Living in Japan, it’s tricky for me to not be too JDM-centric. 99.999% of people here drive Japanese cars, and I certainly don’t only look for JDM cars to shoot. I like to think I’m badge-blind when it comes to cars I like, and like to go by feeling when I look at, hear or drive a car. I love and appreciate equally an E30 and an Evo; I adore an Alpine and an Autozam. A slammed Beetle on steelies with a pair of denim jeans on its tush will always spark joy.Old World Charm
You know how in a city there’s always that one neighbourhood full of bohemian, creative types? Well, one corner of Osaka Auto Messe also had the same vibe. This is where the eccentric hung out, and of course it’s where I spent a good chunk of my time.
There was a real cross-section of modified cars, from the tuner-style machines you’d expect to see at a show in Japan…
…To those with a style a little more out there. Builds like the Chrysler above are the the kind of ridiculous stuff I was expecting TAS to be full of as a first-time visitor this year. It just goes to show how different Osaka and the wider Kansai region is compared to the generally more reserved Tokyo.The Dominant Lifeform
By the end of my time at the Osaka Auto Messe, it was clear what the most popular style of the show was: stance. Like gaudily-modified supercars, it’s a genre that I still can’t quite wrap my head around.
Before I’m labelled as a miserable hater, let me say this: After a few hours spent walking around confused, I had an epiphany. I realised that there’s a ton of work that goes into making these cars look like they do.
Many of these stance builds have beautifully-flared fenders that wrap around their enormous wheels – but I still don’t know why the wheels have to be cambered out to the point they look like they’re buckling under the car’s weight.

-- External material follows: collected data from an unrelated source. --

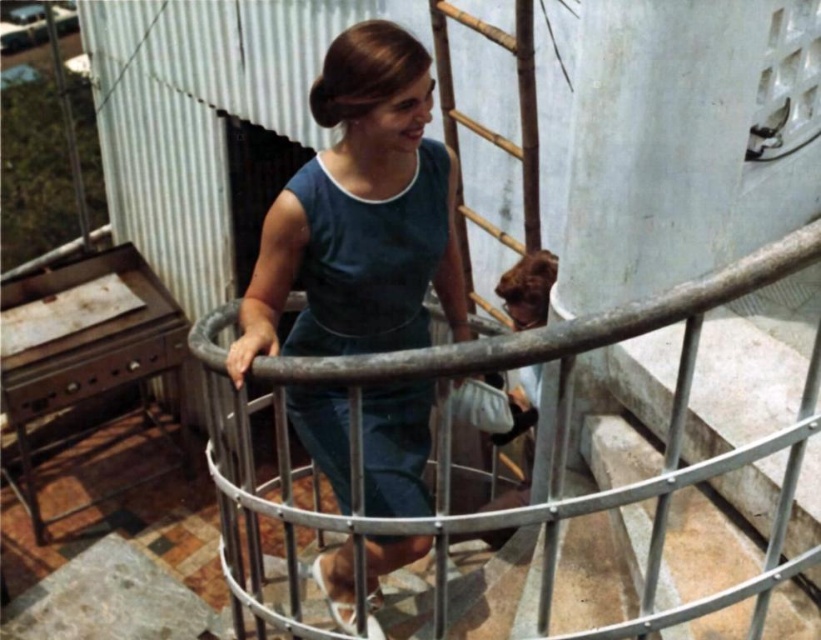 You are standing in front of the blue fabric dress at center and want to reach a button on your jacket that is 1.5 feet away from your face. Can you safely bend forward without touching the dress?

The blue fabric dress at center is 5.70 feet away from you. Since the button on your jacket is only 1.5 feet away from your face, you can safely bend forward to reach it without touching the dress. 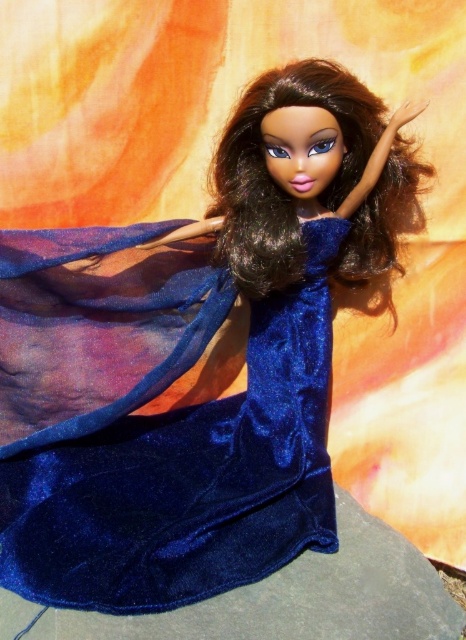 Does shiny blue fabric dress at center have a greater width compared to shiny dark brown hair at center?

Indeed, shiny blue fabric dress at center has a greater width compared to shiny dark brown hair at center.

Is shiny blue fabric dress at center shorter than shiny dark brown hair at center?

Incorrect, shiny blue fabric dress at center's height does not fall short of shiny dark brown hair at center's.

Who is more forward, (109, 406) or (347, 240)?

Positioned in front is point (347, 240).

This screenshot has height=640, width=466. In order to click on shiny blue fabric dress at center in this screenshot , I will do `click(157, 429)`.

Does shiny blue fabric dress at center lie behind velvet blue fabric at center?

Yes, shiny blue fabric dress at center is further from the viewer.

Which is more to the left, shiny blue fabric dress at center or velvet blue fabric at center?

shiny blue fabric dress at center

Which is behind, point (68, 456) or point (349, 604)?

Positioned behind is point (68, 456).

In order to click on shiny blue fabric dress at center in this screenshot , I will do `click(157, 429)`.

Who is positioned more to the right, velvet blue fabric at center or shiny dark brown hair at center?

shiny dark brown hair at center

Can you confirm if velvet blue fabric at center is positioned above shiny dark brown hair at center?

No.

Who is more distant from viewer, (429, 625) or (328, 76)?

Positioned behind is point (328, 76).

Where is `velvet blue fabric at center`? This screenshot has height=640, width=466. velvet blue fabric at center is located at coordinates (301, 596). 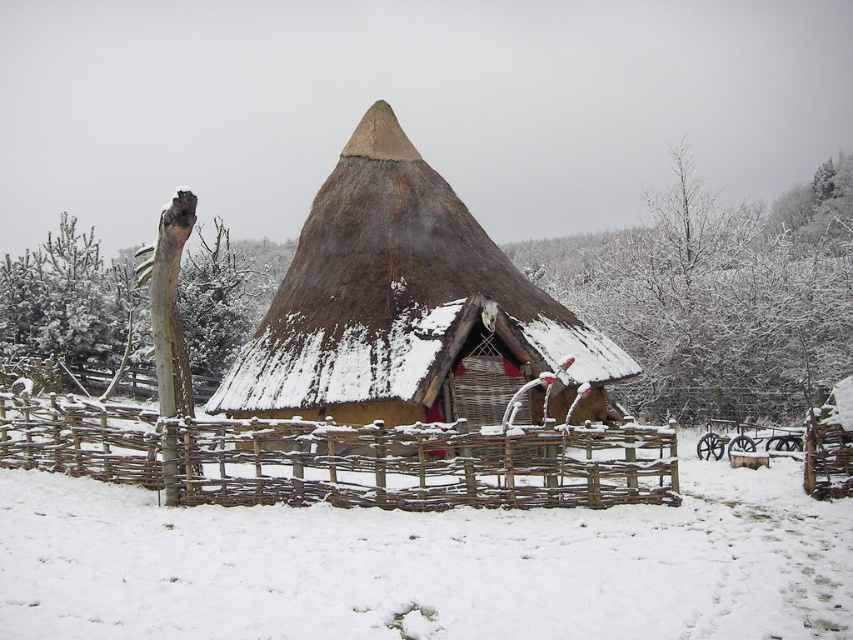 Question: Based on their relative distances, which object is nearer to the thatched straw hut at center?

Choices:
 (A) white fluffy snow at center
 (B) woven wood fence at center

Answer: (B)

Question: Among these points, which one is nearest to the camera?

Choices:
 (A) (54, 412)
 (B) (173, 604)

Answer: (B)

Question: Does thatched straw hut at center have a lesser width compared to woven wood fence at center?

Choices:
 (A) yes
 (B) no

Answer: (A)

Question: Where is thatched straw hut at center located in relation to woven wood fence at center in the image?

Choices:
 (A) below
 (B) above

Answer: (B)

Question: Is thatched straw hut at center wider than woven wood fence at center?

Choices:
 (A) no
 (B) yes

Answer: (A)

Question: Which of these objects is positioned closest to the white fluffy snow at center?

Choices:
 (A) thatched straw hut at center
 (B) woven wood fence at center

Answer: (B) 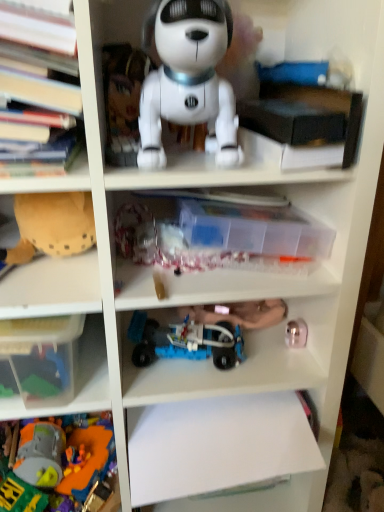 Based on the photo, measure the distance between point (188, 207) and camera.

Point (188, 207) is 71.50 centimeters from camera.

This screenshot has height=512, width=384. What do you see at coordinates (296, 333) in the screenshot?
I see `metallic gold toy at lower right, positioned as the 3th toy in top-to-bottom order` at bounding box center [296, 333].

The width and height of the screenshot is (384, 512). What do you see at coordinates (42, 357) in the screenshot?
I see `translucent plastic storage box at lower left` at bounding box center [42, 357].

Locate an element on the screen. The width and height of the screenshot is (384, 512). blue plastic toy car at center, the 2th toy in the bottom-to-top sequence is located at coordinates (185, 341).

Can you confirm if white matte robot dog at upper center, the first toy viewed from the top, is wider than plastic orange and gray toy at lower left, arranged as the 1th toy when ordered from the bottom?

No, white matte robot dog at upper center, the first toy viewed from the top, is not wider than plastic orange and gray toy at lower left, arranged as the 1th toy when ordered from the bottom.

In the image, is white matte robot dog at upper center, arranged as the 5th toy when ordered from the bottom, positioned in front of or behind plastic orange and gray toy at lower left, arranged as the 1th toy when ordered from the bottom?

Visually, white matte robot dog at upper center, arranged as the 5th toy when ordered from the bottom, is located in front of plastic orange and gray toy at lower left, arranged as the 1th toy when ordered from the bottom.

Are white matte robot dog at upper center, arranged as the 5th toy when ordered from the bottom, and plastic orange and gray toy at lower left, the 5th toy positioned from the top, beside each other?

No, white matte robot dog at upper center, arranged as the 5th toy when ordered from the bottom, is not next to plastic orange and gray toy at lower left, the 5th toy positioned from the top.

Does white matte robot dog at upper center, the first toy viewed from the top, turn towards plastic orange and gray toy at lower left, arranged as the 1th toy when ordered from the bottom?

No.

Can you confirm if transparent plastic container at center, which ranks as the second book in right-to-left order, is shorter than translucent plastic storage box at lower left?

Indeed, transparent plastic container at center, which ranks as the second book in right-to-left order, has a lesser height compared to translucent plastic storage box at lower left.

How different are the orientations of transparent plastic container at center, arranged as the second book when viewed from the left, and translucent plastic storage box at lower left in degrees?

There is a 0.14-degree angle between the facing directions of transparent plastic container at center, arranged as the second book when viewed from the left, and translucent plastic storage box at lower left.

Does transparent plastic container at center, which ranks as the second book in right-to-left order, turn towards translucent plastic storage box at lower left?

No, transparent plastic container at center, which ranks as the second book in right-to-left order, does not turn towards translucent plastic storage box at lower left.

Is there a large distance between transparent plastic container at center, arranged as the second book when viewed from the left, and translucent plastic storage box at lower left?

transparent plastic container at center, arranged as the second book when viewed from the left, is actually quite close to translucent plastic storage box at lower left.

From a real-world perspective, is hardcover books at left, the 3th book when ordered from right to left, above or below white matte robot dog at upper center, the first toy viewed from the top?

Clearly, from a real-world perspective, hardcover books at left, the 3th book when ordered from right to left, is above white matte robot dog at upper center, the first toy viewed from the top.

Is hardcover books at left, which is counted as the 1th book, starting from the left, oriented away from white matte robot dog at upper center, arranged as the 5th toy when ordered from the bottom?

hardcover books at left, which is counted as the 1th book, starting from the left, does not have its back to white matte robot dog at upper center, arranged as the 5th toy when ordered from the bottom.

Considering the points (6, 22) and (194, 113), which point is in front, point (6, 22) or point (194, 113)?

The point (6, 22) is more forward.

From a real-world perspective, is blue plastic toy car at center, the 2th toy in the bottom-to-top sequence, located beneath brown fabric toy at left, the second toy viewed from the top?

Yes, from a real-world perspective, blue plastic toy car at center, the 2th toy in the bottom-to-top sequence, is under brown fabric toy at left, the second toy viewed from the top.

Between blue plastic toy car at center, the fourth toy positioned from the top, and brown fabric toy at left, the second toy viewed from the top, which one has smaller width?

blue plastic toy car at center, the fourth toy positioned from the top.

Can brown fabric toy at left, the second toy viewed from the top, be found inside blue plastic toy car at center, the 2th toy in the bottom-to-top sequence?

No, blue plastic toy car at center, the 2th toy in the bottom-to-top sequence, does not contain brown fabric toy at left, the second toy viewed from the top.

Consider the image. Is white plastic drawer at center beside hardcover books at left, which is counted as the 1th book, starting from the left?

They are not placed beside each other.

Is white plastic drawer at center facing towards hardcover books at left, the 3th book when ordered from right to left?

No, white plastic drawer at center is not turned towards hardcover books at left, the 3th book when ordered from right to left.

From the picture: What's the angular difference between white plastic drawer at center and hardcover books at left, the 3th book when ordered from right to left,'s facing directions?

The angle between the facing direction of white plastic drawer at center and the facing direction of hardcover books at left, the 3th book when ordered from right to left, is 0.0599 degrees.

Choose the correct answer: Is white plastic drawer at center inside hardcover books at left, the 3th book when ordered from right to left, or outside it?

white plastic drawer at center is not enclosed by hardcover books at left, the 3th book when ordered from right to left.

Is transparent plastic container at center, which ranks as the second book in right-to-left order, taller or shorter than plastic orange and gray toy at lower left, arranged as the 1th toy when ordered from the bottom?

In the image, transparent plastic container at center, which ranks as the second book in right-to-left order, appears to be shorter than plastic orange and gray toy at lower left, arranged as the 1th toy when ordered from the bottom.

Which of these two, transparent plastic container at center, which ranks as the second book in right-to-left order, or plastic orange and gray toy at lower left, the 5th toy positioned from the top, is smaller?

With smaller size is transparent plastic container at center, which ranks as the second book in right-to-left order.

Is transparent plastic container at center, arranged as the second book when viewed from the left, far away from plastic orange and gray toy at lower left, the 5th toy positioned from the top?

They are positioned close to each other.

Does hardcover books at left, the 3th book when ordered from right to left, turn towards transparent plastic container at center, arranged as the second book when viewed from the left?

No.

From the image's perspective, is hardcover books at left, the 3th book when ordered from right to left, below transparent plastic container at center, which ranks as the second book in right-to-left order?

No, from the image's perspective, hardcover books at left, the 3th book when ordered from right to left, is not beneath transparent plastic container at center, which ranks as the second book in right-to-left order.

Who is taller, hardcover books at left, the 3th book when ordered from right to left, or transparent plastic container at center, arranged as the second book when viewed from the left?

Standing taller between the two is hardcover books at left, the 3th book when ordered from right to left.

Between hardcover books at left, which is counted as the 1th book, starting from the left, and transparent plastic container at center, arranged as the second book when viewed from the left, which one is positioned in front?

hardcover books at left, which is counted as the 1th book, starting from the left, is closer to the camera.

The image size is (384, 512). Identify the location of toy that is the 2nd object located in front of the plastic orange and gray toy at lower left, arranged as the 1th toy when ordered from the bottom. (189, 80).

At what (x,y) coordinates should I click in order to perform the action: click on the 1st book positioned above the translucent plastic storage box at lower left (from a real-world perspective). Please return your answer as a coordinate pair (x, y). Looking at the image, I should click on (221, 236).

In the scene shown: Estimate the real-world distances between objects in this image. Which object is further from hardcover books at left, which is counted as the 1th book, starting from the left, plastic orange and gray toy at lower left, the 5th toy positioned from the top, or blue plastic toy car at center, the 2th toy in the bottom-to-top sequence?

plastic orange and gray toy at lower left, the 5th toy positioned from the top, lies further to hardcover books at left, which is counted as the 1th book, starting from the left, than the other object.

Based on their spatial positions, is plastic orange and gray toy at lower left, arranged as the 1th toy when ordered from the bottom, or white matte robot dog at upper center, arranged as the 5th toy when ordered from the bottom, closer to white plastic drawer at center?

Among the two, plastic orange and gray toy at lower left, arranged as the 1th toy when ordered from the bottom, is located nearer to white plastic drawer at center.

Estimate the real-world distances between objects in this image. Which object is further from metallic gold toy at lower right, marked as the third toy in a bottom-to-top arrangement, blue plastic toy car at center, the fourth toy positioned from the top, or transparent plastic container at center, which ranks as the second book in right-to-left order?

transparent plastic container at center, which ranks as the second book in right-to-left order.

Estimate the real-world distances between objects in this image. Which object is further from plastic orange and gray toy at lower left, the 5th toy positioned from the top, white matte robot dog at upper center, arranged as the 5th toy when ordered from the bottom, or transparent plastic container at center, which ranks as the second book in right-to-left order?

white matte robot dog at upper center, arranged as the 5th toy when ordered from the bottom, lies further to plastic orange and gray toy at lower left, the 5th toy positioned from the top, than the other object.

From the picture: Looking at the image, which one is located closer to black matte book at upper right, marked as the 3th book in a left-to-right arrangement, blue plastic toy car at center, the 2th toy in the bottom-to-top sequence, or transparent plastic container at center, arranged as the second book when viewed from the left?

transparent plastic container at center, arranged as the second book when viewed from the left.

When comparing their distances from white plastic drawer at center, does transparent plastic container at center, arranged as the second book when viewed from the left, or hardcover books at left, which is counted as the 1th book, starting from the left, seem closer?

transparent plastic container at center, arranged as the second book when viewed from the left, lies closer to white plastic drawer at center than the other object.

Based on their spatial positions, is metallic gold toy at lower right, positioned as the 3th toy in top-to-bottom order, or blue plastic toy car at center, the fourth toy positioned from the top, further from black matte book at upper right, marked as the 3th book in a left-to-right arrangement?

Based on the image, metallic gold toy at lower right, positioned as the 3th toy in top-to-bottom order, appears to be further to black matte book at upper right, marked as the 3th book in a left-to-right arrangement.

Which object lies further to the anchor point transparent plastic container at center, arranged as the second book when viewed from the left, translucent plastic storage box at lower left or plastic orange and gray toy at lower left, arranged as the 1th toy when ordered from the bottom?

plastic orange and gray toy at lower left, arranged as the 1th toy when ordered from the bottom, is positioned further to the anchor transparent plastic container at center, arranged as the second book when viewed from the left.

Find the location of a particular element. The width and height of the screenshot is (384, 512). storage box between black matte book at upper right, the first book when ordered from right to left, and plastic orange and gray toy at lower left, arranged as the 1th toy when ordered from the bottom, vertically is located at coordinates (42, 357).

Image resolution: width=384 pixels, height=512 pixels. I want to click on drawer situated between translucent plastic storage box at lower left and metallic gold toy at lower right, marked as the third toy in a bottom-to-top arrangement, from left to right, so [218, 446].

Locate an element on the screen. Image resolution: width=384 pixels, height=512 pixels. book between black matte book at upper right, marked as the 3th book in a left-to-right arrangement, and blue plastic toy car at center, the 2th toy in the bottom-to-top sequence, from top to bottom is located at coordinates (221, 236).

Locate an element on the screen. Image resolution: width=384 pixels, height=512 pixels. storage box between hardcover books at left, the 3th book when ordered from right to left, and white plastic drawer at center vertically is located at coordinates (42, 357). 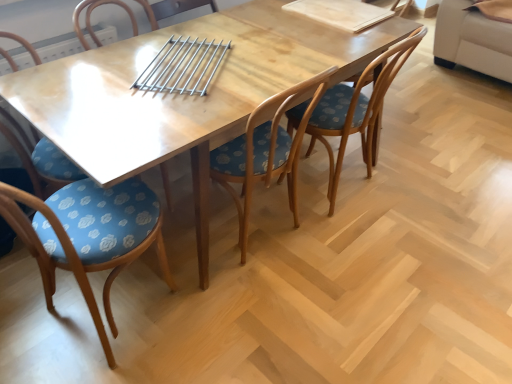 Question: Which direction should I rotate to look at wooden chair with floral cushion at center, acting as the third chair starting from the left?

Choices:
 (A) left
 (B) right

Answer: (B)

Question: Can you confirm if wooden table at center is shorter than wooden chair with floral cushion at center, acting as the 1th chair starting from the right?

Choices:
 (A) no
 (B) yes

Answer: (B)

Question: From a real-world perspective, is wooden table at center under wooden chair with floral cushion at center, acting as the 1th chair starting from the right?

Choices:
 (A) yes
 (B) no

Answer: (A)

Question: Is wooden table at center completely or partially outside of wooden chair with floral cushion at center, positioned as the fourth chair in left-to-right order?

Choices:
 (A) yes
 (B) no

Answer: (A)

Question: Does wooden table at center have a larger size compared to wooden chair with floral cushion at center, positioned as the fourth chair in left-to-right order?

Choices:
 (A) no
 (B) yes

Answer: (B)

Question: Does wooden table at center have a smaller size compared to wooden chair with floral cushion at center, positioned as the fourth chair in left-to-right order?

Choices:
 (A) yes
 (B) no

Answer: (B)

Question: Is wooden table at center further to camera compared to wooden chair with floral cushion at center, positioned as the fourth chair in left-to-right order?

Choices:
 (A) no
 (B) yes

Answer: (A)

Question: Could you tell me if wooden chair with floral cushion at center, acting as the third chair starting from the left, is facing blue floral fabric chair at lower left, which is the 1th chair from left to right?

Choices:
 (A) no
 (B) yes

Answer: (A)

Question: From the image's perspective, would you say wooden chair with floral cushion at center, the second chair in the right-to-left sequence, is positioned over blue floral fabric chair at lower left, the 4th chair positioned from the right?

Choices:
 (A) no
 (B) yes

Answer: (B)

Question: Is wooden chair with floral cushion at center, acting as the third chair starting from the left, smaller than blue floral fabric chair at lower left, the 4th chair positioned from the right?

Choices:
 (A) yes
 (B) no

Answer: (B)

Question: Can we say wooden chair with floral cushion at center, the second chair in the right-to-left sequence, lies outside blue floral fabric chair at lower left, which is the 1th chair from left to right?

Choices:
 (A) no
 (B) yes

Answer: (B)

Question: Can you confirm if wooden chair with floral cushion at center, the second chair in the right-to-left sequence, is positioned to the left of blue floral fabric chair at lower left, which is the 1th chair from left to right?

Choices:
 (A) no
 (B) yes

Answer: (A)

Question: Does wooden chair with floral cushion at center, acting as the third chair starting from the left, have a greater height compared to blue floral fabric chair at lower left, which is the 1th chair from left to right?

Choices:
 (A) no
 (B) yes

Answer: (B)

Question: Does blue floral fabric chair at lower left, which is the 1th chair from left to right, have a lesser height compared to wooden table at center?

Choices:
 (A) no
 (B) yes

Answer: (A) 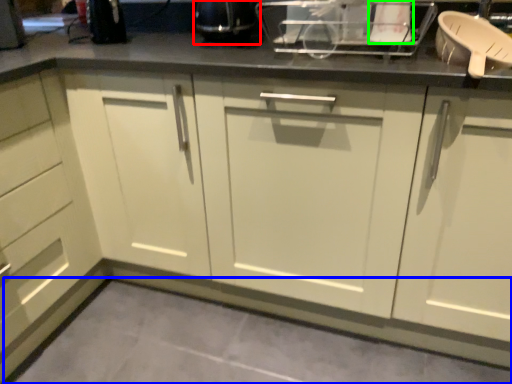 Question: Based on their relative distances, which object is farther from appliance (highlighted by a red box)? Choose from concrete (highlighted by a blue box) and appliance (highlighted by a green box).

Choices:
 (A) concrete
 (B) appliance

Answer: (A) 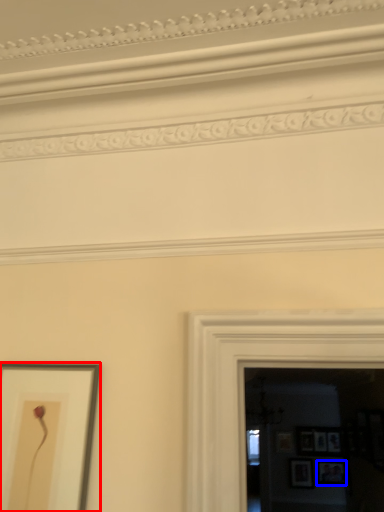 Question: Which object appears closest to the camera in this image, picture frame (highlighted by a red box) or picture frame (highlighted by a blue box)?

Choices:
 (A) picture frame
 (B) picture frame

Answer: (A) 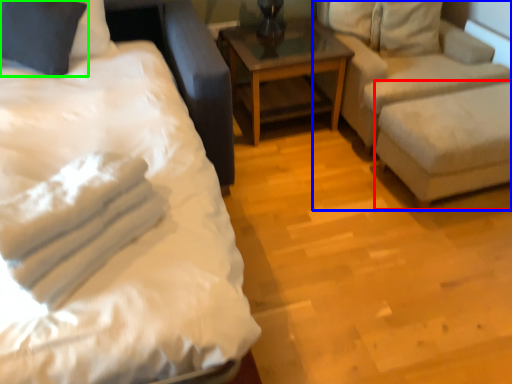 Question: Which object is positioned farthest from swivel chair (highlighted by a red box)? Select from studio couch (highlighted by a blue box) and pillow (highlighted by a green box).

Choices:
 (A) studio couch
 (B) pillow

Answer: (B) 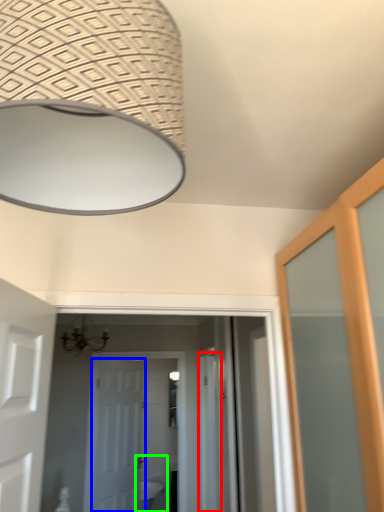 Question: Based on their relative distances, which object is nearer to screen door (highlighted by a red box)? Choose from door (highlighted by a blue box) and sink (highlighted by a green box).

Choices:
 (A) door
 (B) sink

Answer: (A)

There were rows and rows upon rows of slammed cars, so I’ll let you look through the gallery and meet up with you at the bottom for a few final words.
Well, what do you think? How does the Osaka Auto Messe compare to the behemoth that is TAS? And back on the subject of stance cars, if this is your scene, I would love to hear what these builds mean to you.
I’ll be back soon with the first of my event spotlights.
Usually these trips are an overnight affair packed with shoots, but this time around I had a few days in Osaka. One night after the show, I decided to play tourist and headed into Dotonbori.
As an entertainment area, Dotonbori’s history dates back to the 1600s when new canals were constructed to open up the land outside central Osaka.
Most of the kabuki houses are long gone, but food and entertainment are still the focus of a night out here.
The huge signs are brilliant. Some are originals from the 1970s and ’80s, so you can easily imagine how funky it might have been in those times.
I stopped for some stand-up ramen at one of Dotonbori’s most iconic spots, Kinryu Ramen. It was pretty good, but not a shade on Hakata-style tonkotsu ramen from Fukuoka.
One of the regional delicacies is takoyaki – grilled octopus balls – but I was too full from the ramen to indulge this time.